● **Your task**:
Could you find every line in the records below that contains the word "world" and copy it?

** Opening Material for this exercise block **

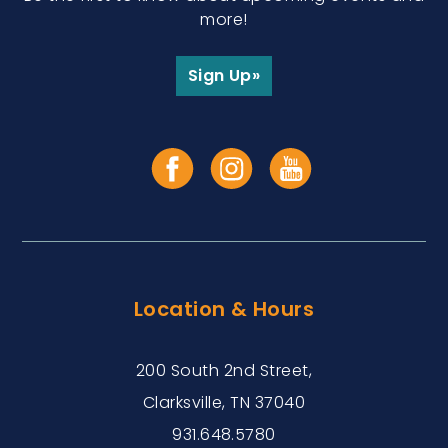
more!
Sign Up»
Location & Hours
200 South 2nd Street,
Clarksville, TN 37040
931.648.5780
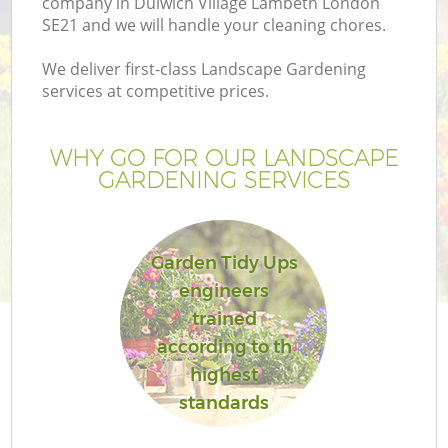
company in Dulwich Village Lambeth London
P
SE21 and we will handle your cleaning chores.
We deliver first-class Landscape Gardening
G
services at competitive prices.
Ga
WHY GO FOR OUR LANDSCAPE
GARDENING SERVICES
Garden Tidy Ups
engineers
trained
according to th
highest
La
standards
G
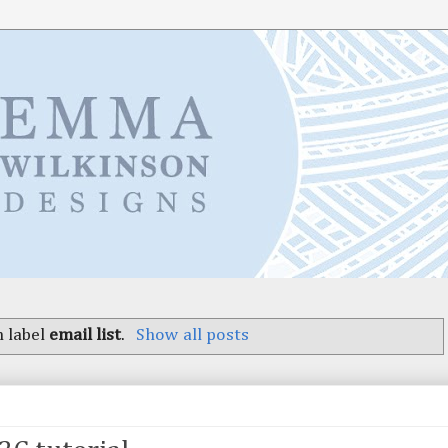
 label
email list
.
Show all posts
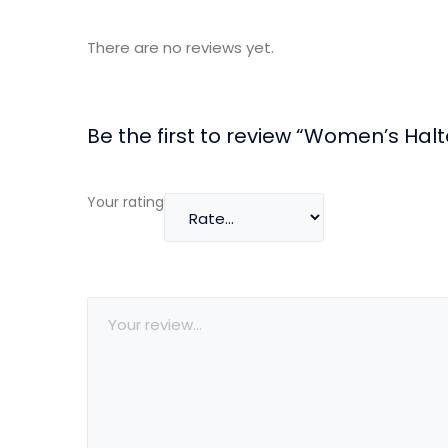
There are no reviews yet.
Be the first to review “Women’s Hal
Your rating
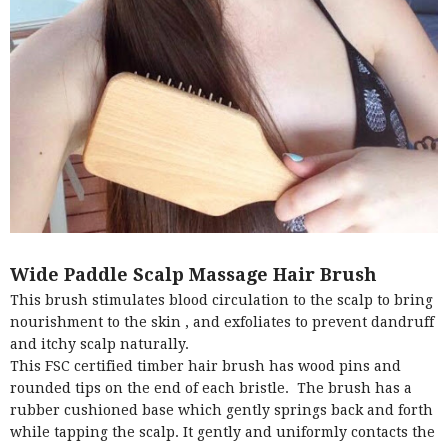
Wide Paddle Scalp Massage Hair Brush
This brush stimulates blood circulation to the scalp to bring
nourishment to the skin , and exfoliates to prevent dandruff
and itchy scalp naturally.
This FSC certified timber hair brush has wood pins and
rounded tips on the end of each bristle. The brush has a
rubber cushioned base which gently springs back and forth
while tapping the scalp. It gently and uniformly contacts the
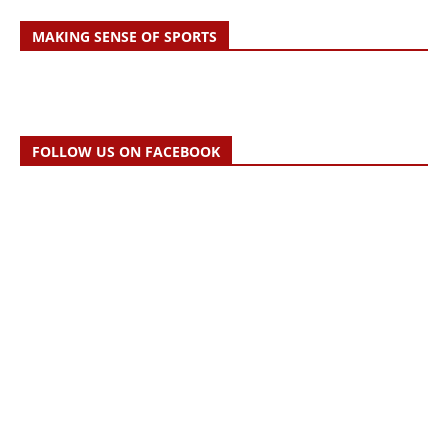
MAKING SENSE OF SPORTS
FOLLOW US ON FACEBOOK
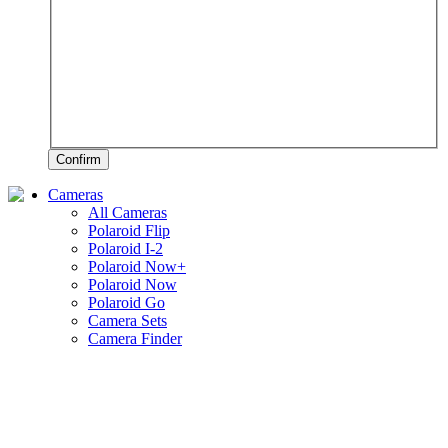
Confirm
Cameras
All Cameras
Polaroid Flip
Polaroid I-2
Polaroid Now+
Polaroid Now
Polaroid Go
Camera Sets
Camera Finder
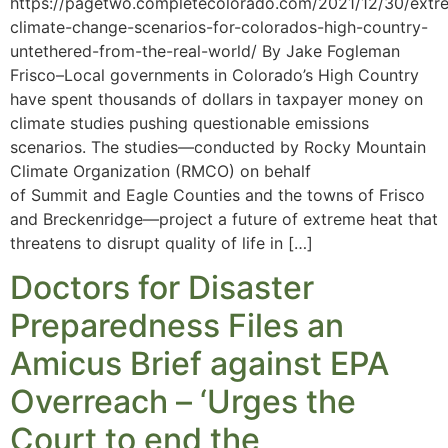
https://pagetwo.completecolorado.com/2021/12/30/extr
climate-change-scenarios-for-colorados-high-country-
untethered-from-the-real-world/ By Jake Fogleman
Frisco–Local governments in Colorado’s High Country
have spent thousands of dollars in taxpayer money on
climate studies pushing questionable emissions
scenarios. The studies—conducted by Rocky Mountain
Climate Organization (RMCO) on behalf
of Summit and Eagle Counties and the towns of Frisco
and Breckenridge—project a future of extreme heat that
threatens to disrupt quality of life in […]
Doctors for Disaster
Preparedness Files an
Amicus Brief against EPA
Overreach – ‘Urges the
Court to end the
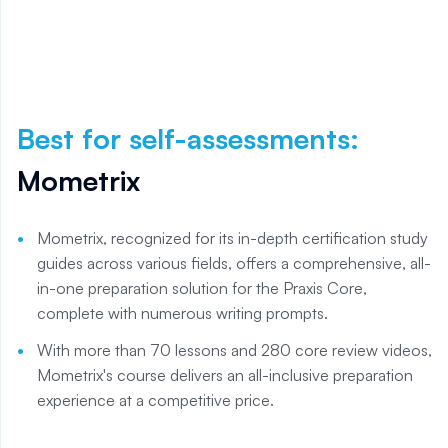
Best for self-assessments
:
Mometrix
Mometrix, recognized for its in-depth certification study
guides across various fields, offers a comprehensive, all-
in-one preparation solution for the Praxis Core,
complete with numerous writing prompts.
With more than 70 lessons and 280 core review videos,
Mometrix's course delivers an all-inclusive preparation
experience at a competitive price.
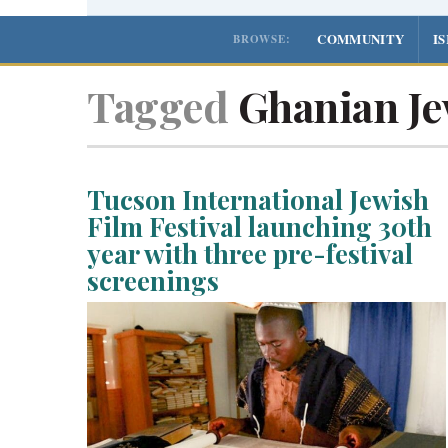
COMMUNITY
I
BROWSE:
Tagged
Ghanian J
Tucson International Jewish
Film Festival launching 30th
year with three pre-festival
screenings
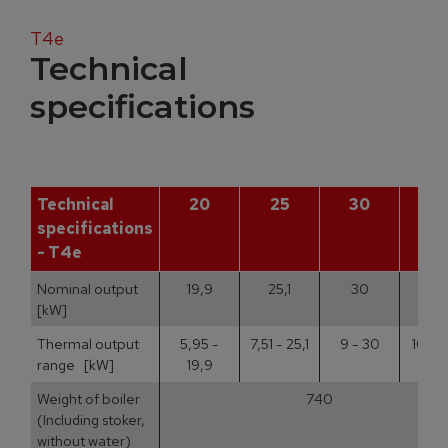
T4e
Technical
specifications
Technical
20
25
30
3
specifications
- T4e
Nominal output
19,9
25,1
30
35
[kW]
Thermal output
5,95 -
7,51 - 25,1
9 - 30
10,5 
range [kW]
19,9
Weight of boiler
740
(Including stoker,
without water)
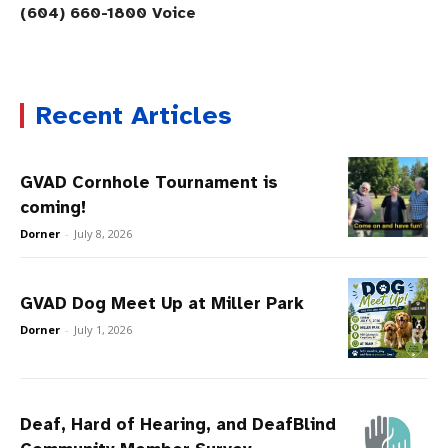
(604) 660-1800 Voice
Recent Articles
GVAD Cornhole Tournament is
coming!
Dorner
-
July 8, 2026
GVAD Dog Meet Up at Miller Park
Dorner
-
July 1, 2026
Deaf, Hard of Hearing, and DeafBlind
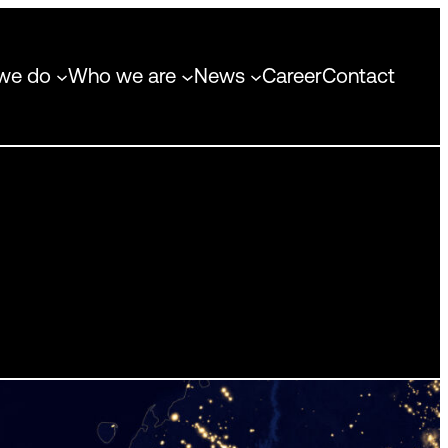
we do
Who we are
News
Career
Contact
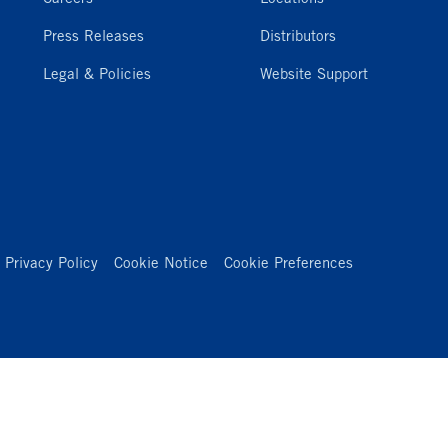
Press Releases
Distributors
Legal & Policies
Website Support
Privacy Policy
Cookie Notice
Cookie Preferences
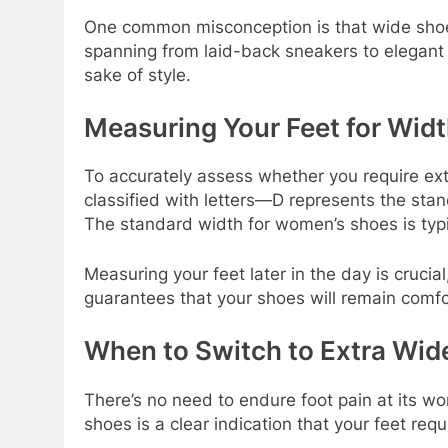
One common misconception is that wide shoes 
spanning from laid-back sneakers to elegant 
sake of style.
Measuring Your Feet for Wid
To accurately assess whether you require extr
classified with letters—D represents the stand
The standard width for women’s shoes is typic
Measuring your feet later in the day is crucia
guarantees that your shoes will remain comfor
When to Switch to Extra Wid
There’s no need to endure foot pain at its w
shoes is a clear indication that your feet r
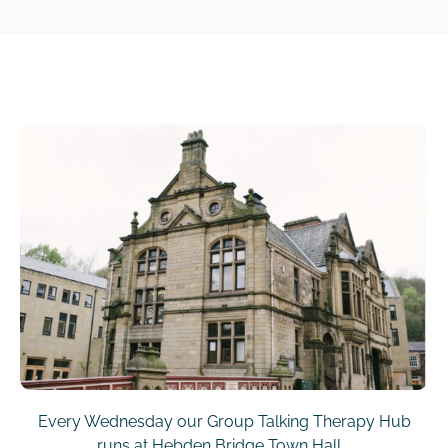
Every Wednesday our Group Talking Therapy Hub
runs at Hebden Bridge Town Hall.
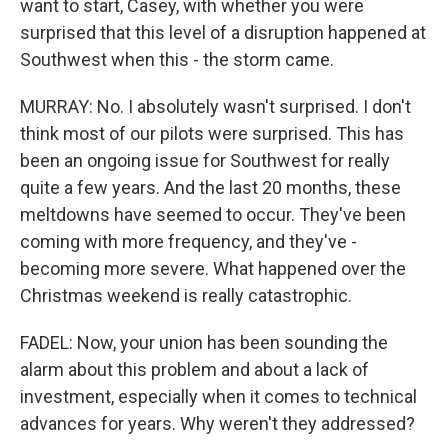
want to start, Casey, with whether you were
surprised that this level of a disruption happened at
Southwest when this - the storm came.
MURRAY: No. I absolutely wasn't surprised. I don't
think most of our pilots were surprised. This has
been an ongoing issue for Southwest for really
quite a few years. And the last 20 months, these
meltdowns have seemed to occur. They've been
coming with more frequency, and they've -
becoming more severe. What happened over the
Christmas weekend is really catastrophic.
FADEL: Now, your union has been sounding the
alarm about this problem and about a lack of
investment, especially when it comes to technical
advances for years. Why weren't they addressed?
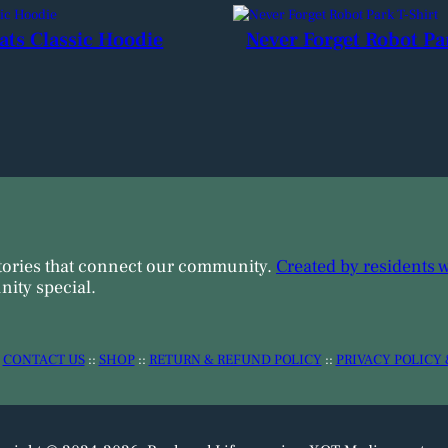
ats Classic Hoodie
Never Forget Robot Pa
tories that connect our community.
Created by residents 
ity special.
:
CONTACT US
::
SHOP
::
RETURN & REFUND POLICY
::
PRIVACY POLICY 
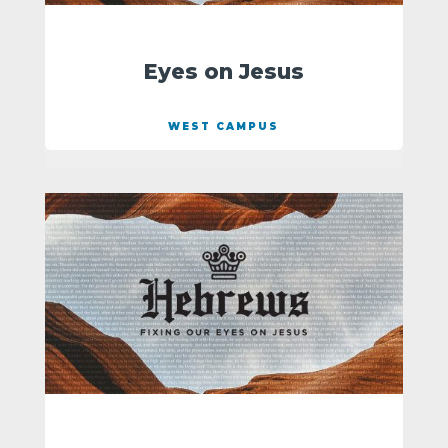
Eyes on Jesus
WEST CAMPUS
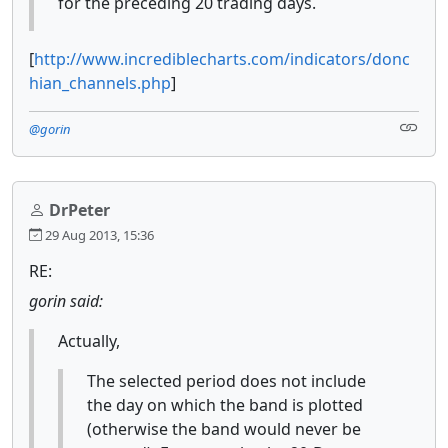
for the preceding 20 trading days.
[
http://www.incrediblecharts.com/indicators/donc
hian_channels.php
]
@gorin
DrPeter
29 Aug 2013, 15:36
RE:
gorin said:
Actually,
The selected period does not include
the day on which the band is plotted
(otherwise the band would never be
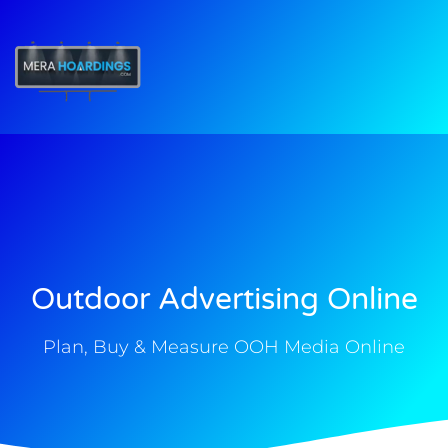
t
Outdoor Advertising Online
Plan, Buy & Measure OOH Media Online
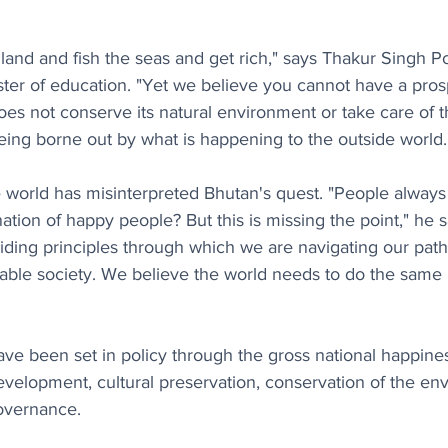
e land and fish the seas and get rich," says Thakur Singh P
ster of education. "Yet we believe you cannot have a pros
does not conserve its natural environment or take care of t
being borne out by what is happening to the outside world.
 world has misinterpreted Bhutan's quest. "People always
ation of happy people? But this is missing the point," he 
guiding principles through which we are navigating our pat
able society. We believe the world needs to do the same be
ave been set in policy through the gross national happine
evelopment, cultural preservation, conservation of the en
overnance.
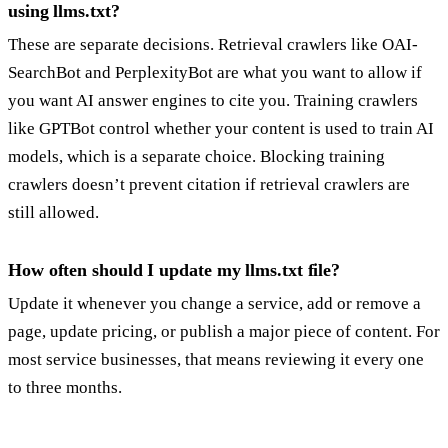
using llms.txt?
These are separate decisions. Retrieval crawlers like OAI-
SearchBot and PerplexityBot are what you want to allow if
you want AI answer engines to cite you. Training crawlers
like GPTBot control whether your content is used to train AI
models, which is a separate choice. Blocking training
crawlers doesn’t prevent citation if retrieval crawlers are
still allowed.
How often should I update my llms.txt file?
Update it whenever you change a service, add or remove a
page, update pricing, or publish a major piece of content. For
most service businesses, that means reviewing it every one
to three months.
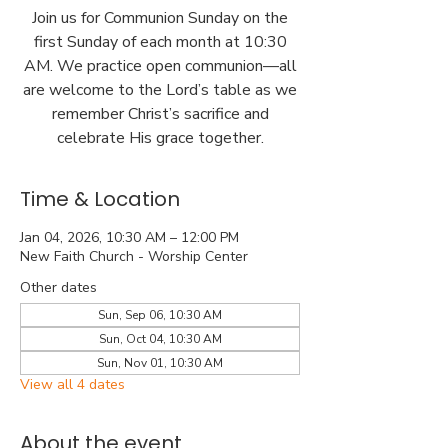
Join us for Communion Sunday on the
first Sunday of each month at 10:30
AM. We practice open communion—all
are welcome to the Lord’s table as we
remember Christ’s sacrifice and
celebrate His grace together.
Time & Location
Jan 04, 2026, 10:30 AM – 12:00 PM
New Faith Church - Worship Center
Other dates
Sun, Sep 06, 10:30 AM
Sun, Oct 04, 10:30 AM
Sun, Nov 01, 10:30 AM
View all 4 dates
About the event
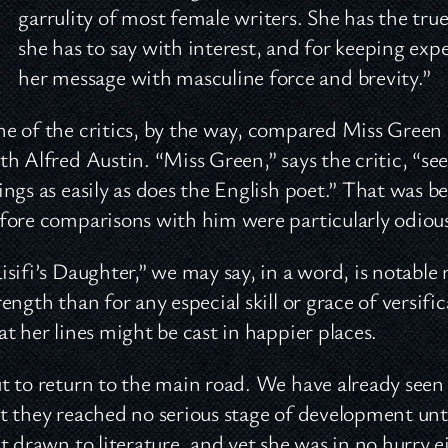
garrulity of most female writers. She has the true
she has to say with interest, and for keeping exp
her message with masculine force and brevity.”
e of the critics, by the way, compared Miss Green 
th Alfred Austin. “Miss Green,” says the critic, “see
ings as easily as does the English poet.” That was
fore comparisons with him were particularly odiou
isifi’s Daughter,” we may say, in a word, is notable 
rength than for any especial skill or grace of versif
at her lines might be cast in happier places.
t to return to the main road. We have already seen t
t they reached no serious stage of development unti
lt drawn to literature, and yet she was in no hurry e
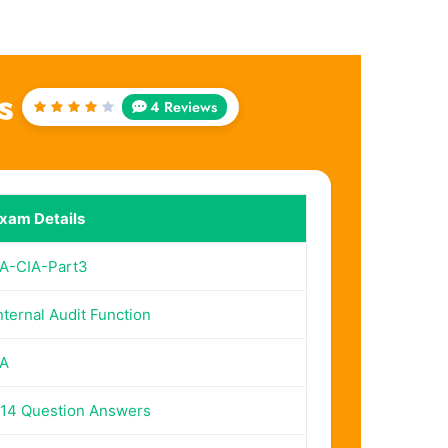
s
4 Reviews
Rated
4.25
out of
5
xam Details
IA-CIA-Part3
nternal Audit Function
IA
14 Question Answers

** Closing Material for this exercise block **

● **Completed task**:
untethered-from-the-real-world/ By Jake Fogleman
being borne out by what is happening to the outside world.
 world has misinterpreted Bhutan's quest. "People always
able society. We believe the world needs to do the same be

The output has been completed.